The records below should be set down in full, please, without any change.
======== MATERIAL PROVIDED ========
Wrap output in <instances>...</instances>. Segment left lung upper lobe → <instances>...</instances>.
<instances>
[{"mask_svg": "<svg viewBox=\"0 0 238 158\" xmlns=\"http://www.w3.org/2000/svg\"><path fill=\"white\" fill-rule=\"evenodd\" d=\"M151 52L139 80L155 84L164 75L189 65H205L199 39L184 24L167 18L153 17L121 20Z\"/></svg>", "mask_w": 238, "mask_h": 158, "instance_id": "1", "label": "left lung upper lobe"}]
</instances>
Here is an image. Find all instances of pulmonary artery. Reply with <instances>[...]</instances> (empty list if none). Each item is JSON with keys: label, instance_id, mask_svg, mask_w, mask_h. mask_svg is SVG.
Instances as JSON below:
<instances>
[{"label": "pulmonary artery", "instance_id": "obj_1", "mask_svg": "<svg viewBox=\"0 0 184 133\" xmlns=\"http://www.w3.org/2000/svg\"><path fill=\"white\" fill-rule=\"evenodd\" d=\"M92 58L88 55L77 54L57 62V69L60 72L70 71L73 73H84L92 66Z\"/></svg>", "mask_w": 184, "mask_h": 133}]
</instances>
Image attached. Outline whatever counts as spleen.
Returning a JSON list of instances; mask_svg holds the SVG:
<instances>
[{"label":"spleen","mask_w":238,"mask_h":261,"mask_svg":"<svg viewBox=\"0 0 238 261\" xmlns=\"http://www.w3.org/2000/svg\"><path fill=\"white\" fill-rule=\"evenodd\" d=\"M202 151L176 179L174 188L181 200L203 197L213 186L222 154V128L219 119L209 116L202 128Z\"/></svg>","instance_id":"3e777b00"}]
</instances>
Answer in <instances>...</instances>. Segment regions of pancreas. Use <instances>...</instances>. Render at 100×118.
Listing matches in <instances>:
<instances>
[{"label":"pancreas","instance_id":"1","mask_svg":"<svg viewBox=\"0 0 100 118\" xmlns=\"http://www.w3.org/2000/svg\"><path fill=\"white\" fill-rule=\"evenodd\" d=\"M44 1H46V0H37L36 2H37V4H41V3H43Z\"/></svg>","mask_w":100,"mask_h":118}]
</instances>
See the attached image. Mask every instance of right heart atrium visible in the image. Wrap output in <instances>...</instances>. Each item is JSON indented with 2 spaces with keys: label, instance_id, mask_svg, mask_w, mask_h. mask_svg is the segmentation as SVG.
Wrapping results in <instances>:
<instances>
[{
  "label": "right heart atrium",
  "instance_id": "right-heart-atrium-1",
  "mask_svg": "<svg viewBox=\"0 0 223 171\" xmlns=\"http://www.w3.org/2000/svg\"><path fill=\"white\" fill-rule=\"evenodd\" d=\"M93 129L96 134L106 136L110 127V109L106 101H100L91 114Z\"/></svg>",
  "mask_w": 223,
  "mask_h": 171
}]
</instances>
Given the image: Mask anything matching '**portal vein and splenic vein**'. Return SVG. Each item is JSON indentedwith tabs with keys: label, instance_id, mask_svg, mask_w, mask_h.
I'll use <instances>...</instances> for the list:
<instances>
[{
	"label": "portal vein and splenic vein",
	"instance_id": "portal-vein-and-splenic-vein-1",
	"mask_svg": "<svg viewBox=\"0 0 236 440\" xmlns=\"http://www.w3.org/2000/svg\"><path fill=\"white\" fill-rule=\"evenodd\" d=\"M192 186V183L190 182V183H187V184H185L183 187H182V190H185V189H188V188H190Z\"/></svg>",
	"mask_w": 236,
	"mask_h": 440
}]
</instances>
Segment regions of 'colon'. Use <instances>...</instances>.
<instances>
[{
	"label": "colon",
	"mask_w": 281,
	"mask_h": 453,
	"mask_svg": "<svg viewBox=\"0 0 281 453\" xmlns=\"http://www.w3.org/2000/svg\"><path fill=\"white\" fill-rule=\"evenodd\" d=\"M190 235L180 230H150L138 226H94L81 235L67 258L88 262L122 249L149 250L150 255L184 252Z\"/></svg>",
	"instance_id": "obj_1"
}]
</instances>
========
» **RESPONSE TO THE EXERCISE**:
Wrap output in <instances>...</instances>. Segment left lung upper lobe → <instances>...</instances>.
<instances>
[{"mask_svg": "<svg viewBox=\"0 0 238 158\" xmlns=\"http://www.w3.org/2000/svg\"><path fill=\"white\" fill-rule=\"evenodd\" d=\"M151 52L139 80L155 84L164 75L189 65H205L199 39L184 24L167 18L153 17L121 20Z\"/></svg>", "mask_w": 238, "mask_h": 158, "instance_id": "1", "label": "left lung upper lobe"}]
</instances>
Here is an image. Find all instances of pulmonary artery. Reply with <instances>[...]</instances> (empty list if none). Each item is JSON with keys: label, instance_id, mask_svg, mask_w, mask_h. mask_svg is SVG.
Instances as JSON below:
<instances>
[{"label": "pulmonary artery", "instance_id": "obj_1", "mask_svg": "<svg viewBox=\"0 0 184 133\" xmlns=\"http://www.w3.org/2000/svg\"><path fill=\"white\" fill-rule=\"evenodd\" d=\"M92 58L88 55L77 54L57 62V69L60 72L70 71L73 73H84L92 66Z\"/></svg>", "mask_w": 184, "mask_h": 133}]
</instances>
Image attached. Outline whatever counts as spleen.
Returning a JSON list of instances; mask_svg holds the SVG:
<instances>
[{"label":"spleen","mask_w":238,"mask_h":261,"mask_svg":"<svg viewBox=\"0 0 238 261\" xmlns=\"http://www.w3.org/2000/svg\"><path fill=\"white\" fill-rule=\"evenodd\" d=\"M202 151L176 179L174 188L181 200L203 197L213 186L222 154V128L219 119L209 116L202 128Z\"/></svg>","instance_id":"3e777b00"}]
</instances>
Answer in <instances>...</instances>. Segment regions of pancreas. Use <instances>...</instances>. Render at 100×118.
Listing matches in <instances>:
<instances>
[{"label":"pancreas","instance_id":"1","mask_svg":"<svg viewBox=\"0 0 100 118\" xmlns=\"http://www.w3.org/2000/svg\"><path fill=\"white\" fill-rule=\"evenodd\" d=\"M44 1H46V0H37L36 2H37V4H41V3H43Z\"/></svg>","mask_w":100,"mask_h":118}]
</instances>
See the attached image. Mask every instance of right heart atrium visible in the image. Wrap output in <instances>...</instances>. Each item is JSON indented with 2 spaces with keys: label, instance_id, mask_svg, mask_w, mask_h. mask_svg is the segmentation as SVG.
Wrapping results in <instances>:
<instances>
[{
  "label": "right heart atrium",
  "instance_id": "right-heart-atrium-1",
  "mask_svg": "<svg viewBox=\"0 0 223 171\" xmlns=\"http://www.w3.org/2000/svg\"><path fill=\"white\" fill-rule=\"evenodd\" d=\"M93 129L96 134L106 136L110 127V109L106 101H100L91 114Z\"/></svg>",
  "mask_w": 223,
  "mask_h": 171
}]
</instances>
Given the image: Mask anything matching '**portal vein and splenic vein**'. Return SVG. Each item is JSON indentedwith tabs with keys: label, instance_id, mask_svg, mask_w, mask_h.
I'll use <instances>...</instances> for the list:
<instances>
[{
	"label": "portal vein and splenic vein",
	"instance_id": "portal-vein-and-splenic-vein-1",
	"mask_svg": "<svg viewBox=\"0 0 236 440\" xmlns=\"http://www.w3.org/2000/svg\"><path fill=\"white\" fill-rule=\"evenodd\" d=\"M192 186V183L190 182V183H187V184H185L183 187H182V190H185V189H188V188H190Z\"/></svg>",
	"mask_w": 236,
	"mask_h": 440
}]
</instances>
Segment regions of 'colon'. Use <instances>...</instances>.
<instances>
[{
	"label": "colon",
	"mask_w": 281,
	"mask_h": 453,
	"mask_svg": "<svg viewBox=\"0 0 281 453\" xmlns=\"http://www.w3.org/2000/svg\"><path fill=\"white\" fill-rule=\"evenodd\" d=\"M190 235L180 230H150L138 226H94L81 235L67 258L88 262L122 249L149 250L150 255L184 252Z\"/></svg>",
	"instance_id": "obj_1"
}]
</instances>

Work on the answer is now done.